■ Exercise goal ■
Reproduce the data exactly as given, except for any images.

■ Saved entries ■
++++++++
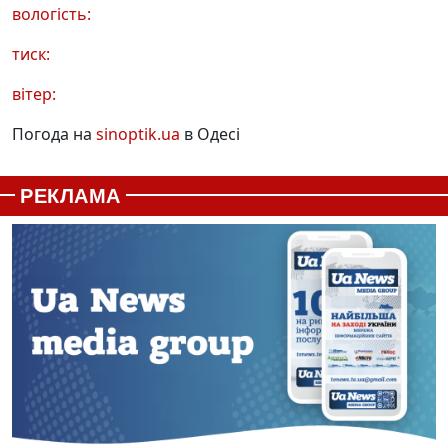
вологість:
тиск:
вітер:
Погода на
sinoptik.ua
в Одесі
РЕКЛАМА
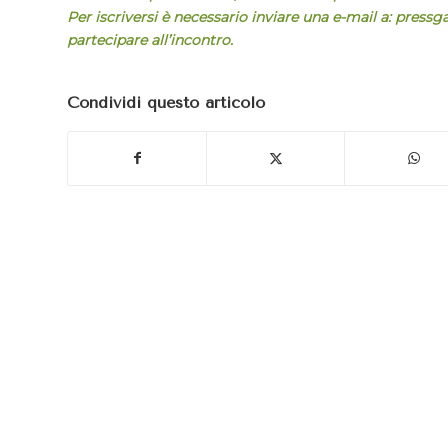
Per iscriversi è necessario inviare una e-mail a: press
partecipare all’incontro.
Condividi questo articolo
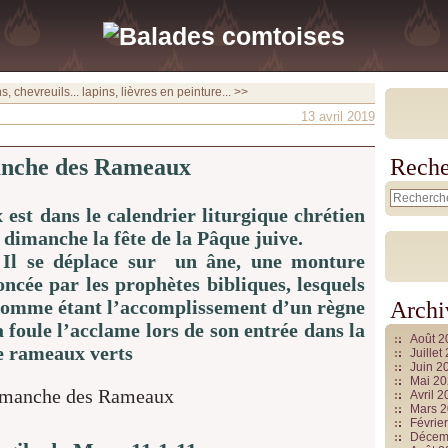
s, chevreuils...
lapins, lièvres en peinture... >>
13 avril 2019
nche des Rameaux
Reche
st dans le calendrier liturgique chrétien
 dimanche la fête de la Pâque juive.
. Il se déplace sur un âne, une monture
ncée par les prophètes bibliques, lesquels
f comme étant l’accomplissement d’un règne
Archi
la foule l’acclame lors de son entrée dans la
Août 
l de rameaux verts
Juille
Juin 2
Mai 2
Avril 
Mars 
Févrie
Décem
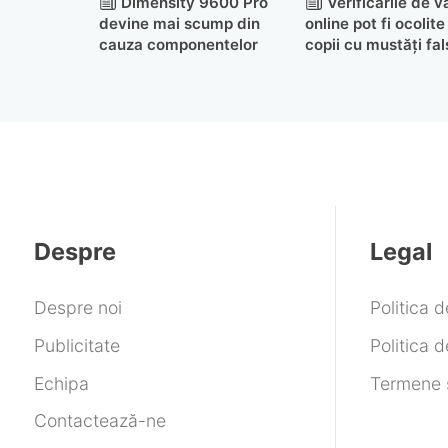
Dimensity 9600 Pro
Verificările de v
devine mai scump din
online pot fi ocolite
cauza componentelor
copii cu mustăți fal
Despre
Legal
Despre noi
Politica 
Publicitate
Politica d
Echipa
Termene ș
Contactează-ne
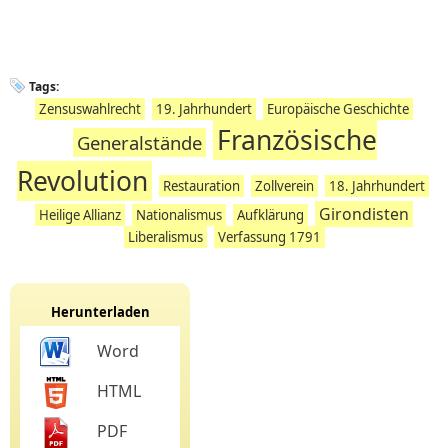
Tags:
Zensuswahlrecht
19. Jahrhundert
Europäische Geschichte
Französische
Generalstände
Revolution
Restauration
Zollverein
18. Jahrhundert
Girondisten
Heilige Allianz
Nationalismus
Aufklärung
Liberalismus
Verfassung 1791
Herunterladen
Word
HTML
PDF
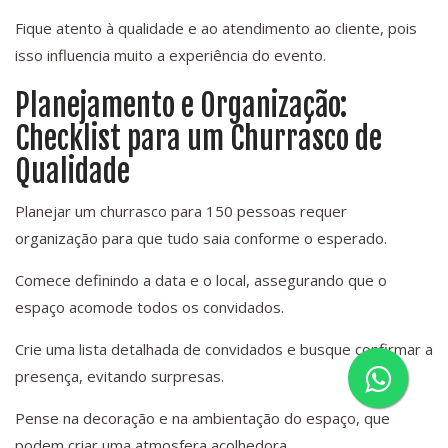
Fique atento à qualidade e ao atendimento ao cliente, pois
isso influencia muito a experiência do evento.
Planejamento e Organização:
Checklist para um Churrasco de
Qualidade
Planejar um churrasco para 150 pessoas requer
organização para que tudo saia conforme o esperado.
Comece definindo a data e o local, assegurando que o
espaço acomode todos os convidados.
Crie uma lista detalhada de convidados e busque confirmar a
presença, evitando surpresas.
Pense na decoração e na ambientação do espaço, que
podem criar uma atmosfera acolhedora.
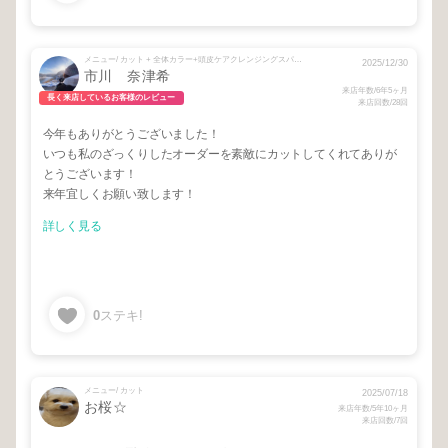
メニュー/ カット + 全体カラー+頭皮ケアクレンジングスパシャンプー
2025/12/30
市川 奈津希
来店年数/6年5ヶ月
長く来店しているお客様のレビュー
来店回数/28回
今年もありがとうございました！
いつも私のざっくりしたオーダーを素敵にカットしてくれてありが
とうございます！
来年宜しくお願い致します！
詳しく見る
0
ステキ!
メニュー/ カット
2025/07/18
お桜☆
来店年数/5年10ヶ月
来店回数/7回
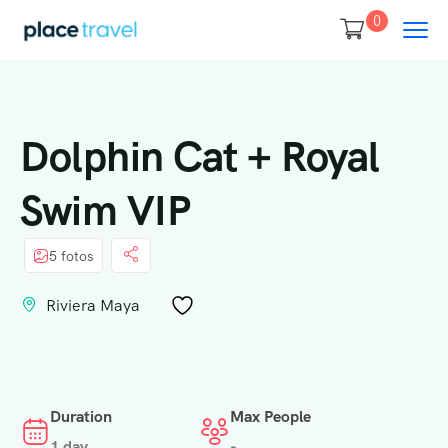
0
Dolphin Cat + Royal
Swim VIP
5 fotos
Riviera Maya
Duration
Max People
1 day
-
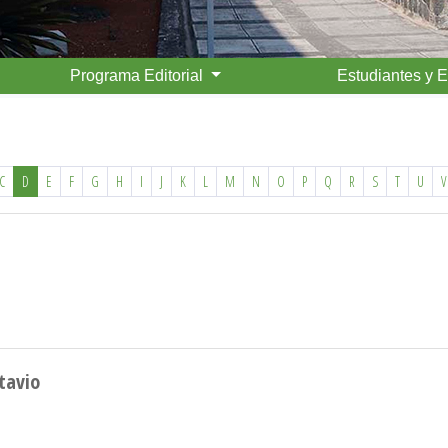
Programa Editorial
Estudiantes y 
C
D
E
F
G
H
I
J
K
L
M
N
O
P
Q
R
S
T
U
V
tavio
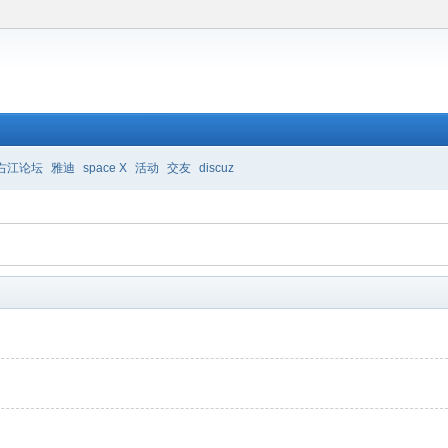
右江论坛
雅迪
space X
活动
交友
discuz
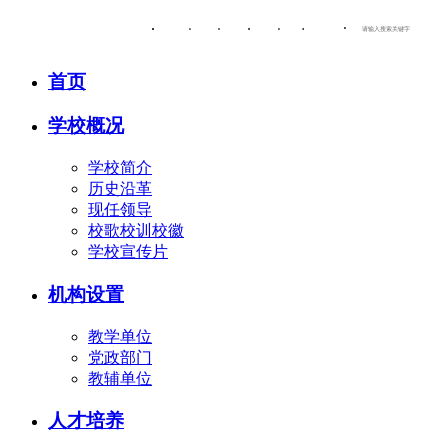
OA办公系统
校园邮箱
信息公开
人才招聘
图书馆
师范文化长廊
首页
学校概况
学校简介
历史沿革
现任领导
校歌校训校徽
学校宣传片
机构设置
教学单位
党政部门
教辅单位
人才培养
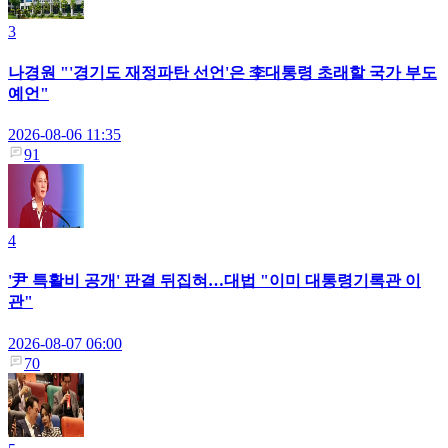
3
나경원 "'경기도 재정파탄 선언'은 李대통령 초래할 국가 부도
예언"
2026-08-06 11:35
91
4
'尹 특활비 공개' 판결 뒤집혀…대법 "이미 대통령기록관 이
관"
2026-08-07 06:00
70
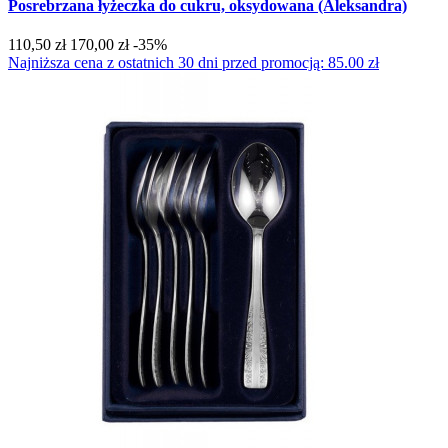
Posrebrzana łyżeczka do cukru, oksydowana (Aleksandra)
110,50 zł
170,00 zł
-35%
Najniższa cena z ostatnich 30 dni przed promocją: 85.00 zł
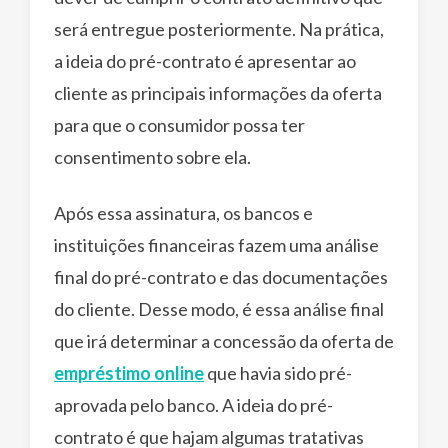
será entregue posteriormente. Na prática,
a ideia do pré-contrato é apresentar ao
cliente as principais informações da oferta
para que o consumidor possa ter
consentimento sobre ela.
Após essa assinatura, os bancos e
instituições financeiras fazem uma análise
final do pré-contrato e das documentações
do cliente. Desse modo, é essa análise final
que irá determinar a concessão da oferta de
empréstimo online
que havia sido pré-
aprovada pelo banco. A ideia do pré-
contrato é que hajam algumas tratativas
++++++++
■ Response box ■
вологість:
тиск:
вітер:
Погода на
sinoptik.ua
в Одесі
РЕКЛАМА
Per iscriversi è necessario inviare una e-mail a: press
partecipare all’incontro.
Condividi questo articolo
s, chevreuils...
lapins, lièvres en peinture... >>
13 avril 2019
nche des Rameaux
Reche
st dans le calendrier liturgique chrétien
 dimanche la fête de la Pâque juive.
. Il se déplace sur un âne, une monture
ncée par les prophètes bibliques, lesquels
f comme étant l’accomplissement d’un règne
Archi
la foule l’acclame lors de son entrée dans la
Août 
l de rameaux verts
Juille
Juin 2
Mai 2
Avril 
Mars 
Févrie
Décem
Dimensity 9600 Pro
Verificările de v
devine mai scump din
online pot fi ocolite
cauza componentelor
copii cu mustăți fal
Despre
Legal
Despre noi
Politica 
Publicitate
Politica d
Echipa
Termene ș
Contactează-ne
Tags:
Zensuswahlrecht
19. Jahrhundert
Europäische Geschichte
Französische
Generalstände
Revolution
Restauration
Zollverein
18. Jahrhundert
Girondisten
Heilige Allianz
Nationalismus
Aufklärung
Liberalismus
Verfassung 1791
Herunterladen
Word
HTML
PDF
Fique atento à qualidade e ao atendimento ao cliente, pois
isso influencia muito a experiência do evento.
Planejamento e Organização:
Checklist para um Churrasco de
Qualidade
Planejar um churrasco para 150 pessoas requer
organização para que tudo saia conforme o esperado.
Comece definindo a data e o local, assegurando que o
espaço acomode todos os convidados.
Crie uma lista detalhada de convidados e busque confirmar a
presença, evitando surpresas.
Pense na decoração e na ambientação do espaço, que
podem criar uma atmosfera acolhedora.
メニュー/ カット + 全体カラー+頭皮ケアクレンジングスパシャンプー
2025/12/30
市川 奈津希
来店年数/6年5ヶ月
長く来店しているお客様のレビュー
来店回数/28回
今年もありがとうございました！
いつも私のざっくりしたオーダーを素敵にカットしてくれてありが
とうございます！
来年宜しくお願い致します！
詳しく見る
0
ステキ!
メニュー/ カット
2025/07/18
お桜☆
来店年数/5年10ヶ月
来店回数/7回
0
Dolphin Cat + Royal
Swim VIP
5 fotos
Riviera Maya
Duration
Max People
1 day
-
Programa Editorial
Estudiantes y 
C
D
E
F
G
H
I
J
K
L
M
N
O
P
Q
R
S
T
U
V
tavio
右江论坛
雅迪
space X
活动
交友
discuz
OA办公系统
校园邮箱
信息公开
人才招聘
图书馆
师范文化长廊
首页
学校概况
学校简介
历史沿革
现任领导
校歌校训校徽
学校宣传片
机构设置
教学单位
党政部门
教辅单位
人才培养
3
나경원 "'경기도 재정파탄 선언'은 李대통령 초래할 국가 부도
예언"
2026-08-06 11:35
91
4
'尹 특활비 공개' 판결 뒤집혀…대법 "이미 대통령기록관 이
관"
2026-08-07 06:00
70
Posrebrzana łyżeczka do cukru, oksydowana (Aleksandra)
110,50 zł
170,00 zł
-35%
Najniższa cena z ostatnich 30 dni przed promocją: 85.00 zł
será entregue posteriormente. Na prática,
a ideia do pré-contrato é apresentar ao
cliente as principais informações da oferta
para que o consumidor possa ter
consentimento sobre ela.
Após essa assinatura, os bancos e
instituições financeiras fazem uma análise
final do pré-contrato e das documentações
do cliente. Desse modo, é essa análise final
que irá determinar a concessão da oferta de
empréstimo online
que havia sido pré-
aprovada pelo banco. A ideia do pré-
contrato é que hajam algumas tratativas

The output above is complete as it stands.